Avanza l’iter per il riconoscimento del Prosek come menzione tradizionale dell’Unione europea. La domanda della Croazia per questo vino passito e fermo prodotto soprattutto nelle aree meridionali della Dalmazia è stata ritenuta ammissibile dalla Commissione europea.
Le tappe di questo iter sono: 1 la Croazia chiede all’Ue il riconoscimento 2 l’Ue accoglie la domanda 3 la pubblica in Gazzetta ufficiale 4 l’Italia comunica la sua opposizione in 60 giorni 5 la Commissione decide se approvare o no
Il parere positivo annunciato dal Commissario all’Agricoltura, Janusz Wojciechowsky (che questa settimana ha risposto a una interrogazione presentata a luglio di un gruppo di eurodeputati), apre alla imminente pubblicazione della domanda nella Gazzetta ufficiale dell’Ue. A partire da quella data, per chi si vorrà opporre a tale riconoscimento, ci saranno due mesi di tempo per inviare le osservazioni. Secondo l’Ue la domanda croata possiede i requisiti di ammissibilità e validità, anche se questo – come hanno chiarito fonti europee – non significa che si arriverà a una approvazione. Bensì è l’inizio di un confronto in cui la stessa Commissione valuterà in 60 giorni i pro e i contro prima di adottare una decisione finale sulla domanda dei croati.
Il termine Prosek è, in sostanza, un omonimo di Prosecco, spumante italiano Dop prodotto in Veneto e in Friuli-Venezia Giulia. Probabilmente, il nome del vino croato si deve alla dominazione della Repubblica di Venezia sulle terre della Dalmazia nel Rinascimento. Tuttavia, la sola omonimia non è ritenuta da Bruxelles un sufficiente motivo per respingere la domanda per la menzione tradizionale. Il confronto, quindi, si sposterà negli uffici della Commissione.

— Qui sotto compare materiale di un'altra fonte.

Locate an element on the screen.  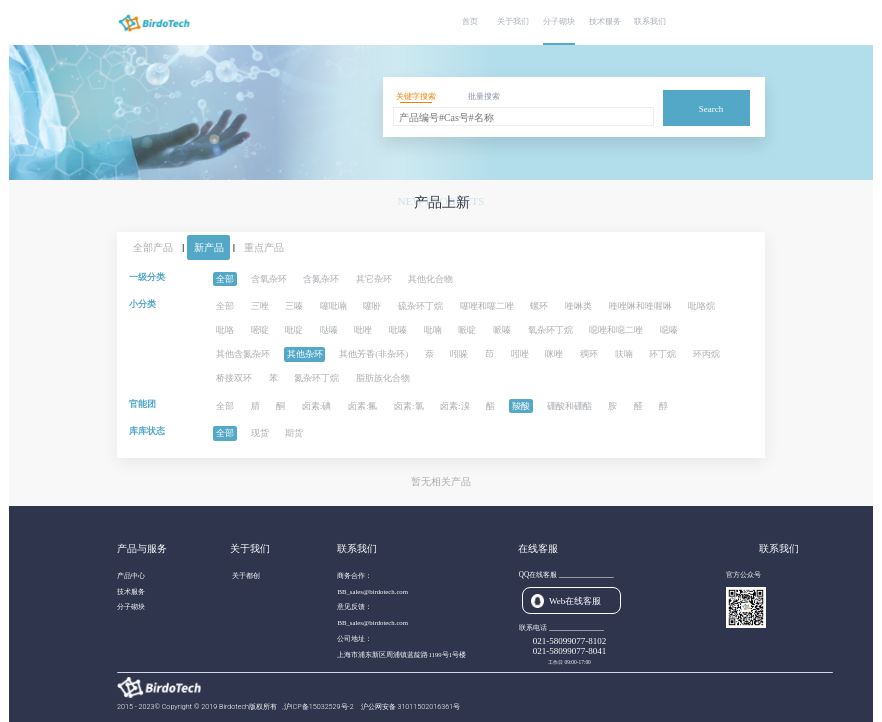 硫杂环丁烷 is located at coordinates (420, 306).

Una cosa deve essere chiara: non c’è stato finora nessun via libera alla tutela europea per il Prosek. La discussione, di fatto, deve ancora iniziare. Ma a preoccupare la filiera italiana, a cominciare dai vertici ministeriali, è proprio l’omonimia col Prosecco italiano, riconosciuto come denominazione protetta nel 2009, e la creazione di un precedente che sembra andare in contrasto con i regolamenti europei sulla difesa delle indicazioni geografiche, che – va sottolineato – godono di un alto livello di protezione sia contro l’evocazione sia contro l’uso improprio, come dimostra la recente sentenza della Corte di giustizia Ue sul caso Champanillo. L’Italia, poi, ha dalla sua il caso Tocai e una sentenza sfavorevole del 2008 che la costrinse più di dieci anni fa a rinunciare definitivamente a questa denominazione a favore dell’Ungheria.

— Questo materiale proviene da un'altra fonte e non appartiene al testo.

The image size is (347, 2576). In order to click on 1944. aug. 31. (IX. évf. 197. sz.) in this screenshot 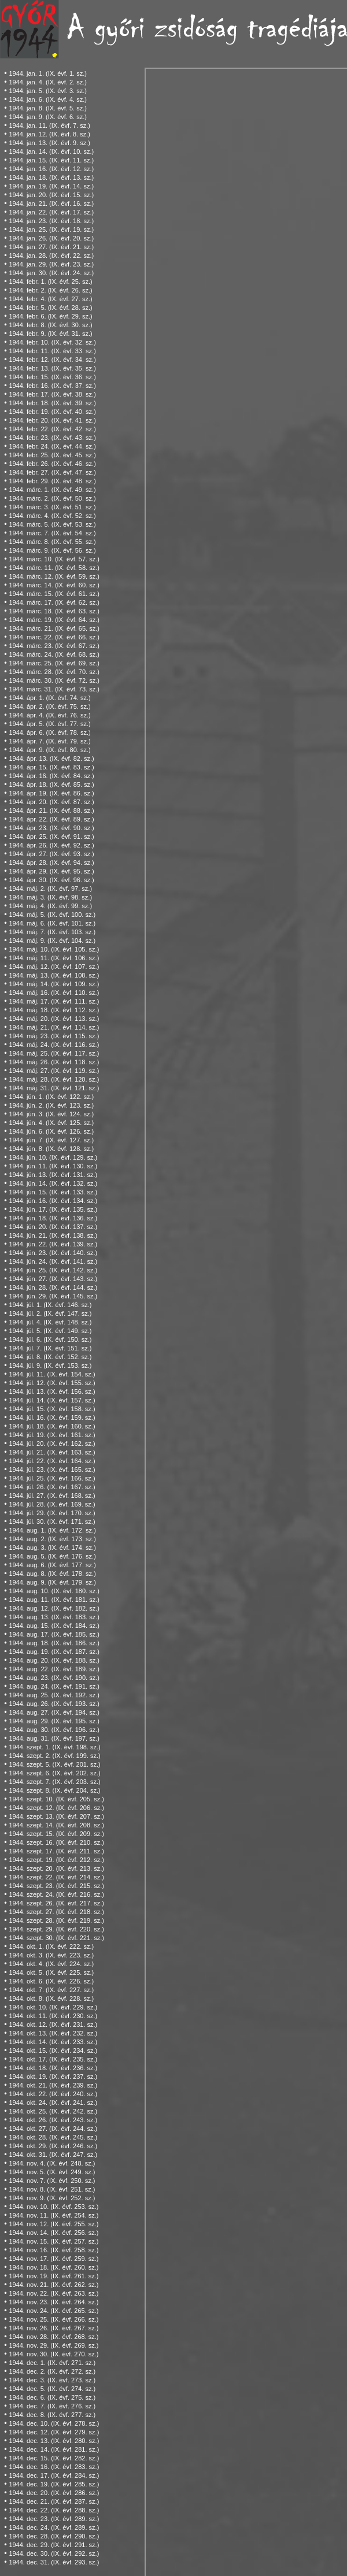 , I will do `click(54, 1738)`.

Non è la prima volta che la Croazia chiede a Bruxelles una tutela per questo prodotto. Non ci riuscì con la Dop nel 2013, ci prova ora nel 2021 con la Stg. Ma la levata di scudi italiana è stata imponente. Il Ministro per le Politiche agricole, Stefano Patuanelli, garantisce una opposizione compatta. Il sottosegretario Gian Marco Centinaio ha già convocato la prima riunione di un gruppo di lavoro tecnico per fronteggiare quello che ha definito un “chiaro attacco” al Made in Italy. Coro di no unanime anche da parte di Unione italiana vini, Federdoc, Cia, Coldiretti, Confagricoltura, Uila, Città del vino, Origin Italia, Regioni Veneto e Friuli-Venezia Giulia, Consorzi di tutela del Prosecco Doc e Docg. È solo l’inizio.